Tomas Casanova Bustos est un chercheur chilien en sciences vétérinaires qui a mené sa thèse de doctorat chez nous, à l’Université de Liège, grâce à une bourse octroyée par Wallonie-Bruxelles International (WBI). Le parcours de ce trentenaire a toujours été étroitement lié à la Belgique. Né à Bruxelles, il cultive des liens forts avec notre pays, tant au niveau personnel que professionnel. Rencontre.

Par Vinciane Pinte

« Mes parents se sont réfugiés en Belgique dans les années 80, comme bon nombre de Chiliens qui fuyaient la dictature militaire de Pinochet. Ce qui explique que je suis né et ai passé ma petite enfance à Bruxelles », explique d’emblée Tomas. Certains membres de sa famille sont retournés au pays à la fin de la dictature dans les années 90, d’autres sont restés en Belgique. Tomas a donc très vite pris l’habitude de faire la navette entre les deux pays.

Collaboration belgo-chilienne

En 2011, bien avancé dans ses études au sein de la prestigieuse Universidad de Concepcion (UdeC) en faculté de Médecine vétérinaire, c’est tout naturellement que Tomas se tourne vers la Belgique pour mener à bien sa thèse de doctorat. Il rejoint la Cité Ardente, dont la faculté vétérinaire jouit d’une très bonne réputation, et le Département de Pathologie du Professeur Daniel Desmecht. « En plus de me garantir les conditions pour que ma recherche aboutisse au meilleur terme possible, Daniel Desmecht me propose, comme promoteur de thèse, l’un des meilleurs chercheurs du laboratoire, Mutien Garigliany. C'est comme ça qu’est née notre collaboration universitaire belgo-chilienne », se réjouit Tomas.

Pendant 4 ans, Tomas se consacre donc à sa thèse, qui aborde les facteurs impliqués dans la résistance/sensibilité à l’infection par un virus. « De même que dans la population humaine, il existe, chez les animaux, des individus plus sensibles à certains pathogènes, comme le virus influenza, la tuberculose ou même le Covid-19. Moi j’ai utilisé le modèle murin – un type d’expérimentation qui utilise la souris – pour étudier les pneumonies au virus influenza ».

Aujourd’hui enseignant et chercheur au sein de son alma mater chilienne, Tomas poursuit sa collaboration avec ses homologues de l’Université de Liège. « Pour le moment, nous étudions ce qui modifie de manière négative l’efficacité des antibiotiques. Il s’agit d’établir des modèles in vitro pour réduire et remplacer l’utilisation d’animaux par des cultures cellulaires. Les premiers résultats sont très positifs. Pour cet objectif, nous travaillons à nouveau avec Mutien Garigliany, qui a une grande expérience dans les modèles in vitro ».

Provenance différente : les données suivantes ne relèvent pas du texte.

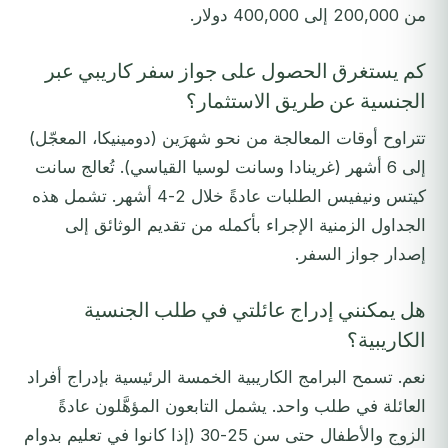
من 200,000 إلى 400,000 دولار.
كم يستغرق الحصول على جواز سفر كاريبي عبر
الجنسية عن طريق الاستثمار؟
تتراوح أوقات المعالجة من نحو شهرَين (دومينيكا، المعجّل)
إلى 6 أشهر (غرينادا وسانت لوسيا القياسي). تُعالج سانت
كيتس ونيفيس الطلبات عادةً خلال 2-4 أشهر. تشمل هذه
الجداول الزمنية الإجراء بأكمله من تقديم الوثائق إلى
إصدار جواز السفر.
هل يمكنني إدراج عائلتي في طلب الجنسية
الكاريبية؟
نعم. تسمح البرامج الكاريبية الخمسة الرئيسية بإدراج أفراد
العائلة في طلب واحد. يشمل التابعون المؤهَّلون عادةً
الزوج والأطفال حتى سن 25-30 (إذا كانوا في تعليم بدوام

D’autres projets professionnels inter-universités sont envisagés. « On a des possibilités énormes, mais l’amitié fait aussi partie de ces collaborations », conclut Tomas.


Tomas, vous avez vécu en Belgique plusieurs années. Quelles sont les forces de notre pays, selon vous ?

Le peuple belge est très solidaire, ouvert et chaleureux. Je me suis toujours senti très bien accueilli lors de mes différents séjours ici. La Belgique, c’est aussi l’expérience de mes parents en tant que réfugiés chiliens dans les années 80, et celle de nombreux Chiliens.

Et ses faiblesses ?

Je ne sais pas si c’est une faiblesse, mais le Belge est très modeste et ça se sent fort parmi les pays « plus fiers ».

À l’heure de boucler cet article, la Belgique entame sa 2e phase de déconfinement. Quelles réflexions vous inspire cette crise sanitaire ?

Nous sommes en train d’entamer une nouvelle époque, avec de nouvelles priorités : l’éducation renforcée à la santé, un financement accru de la recherche scientifique et une plus grande solidarité entre citoyens. Nous sommes assez mûrs pour retenir ces leçons, je pense.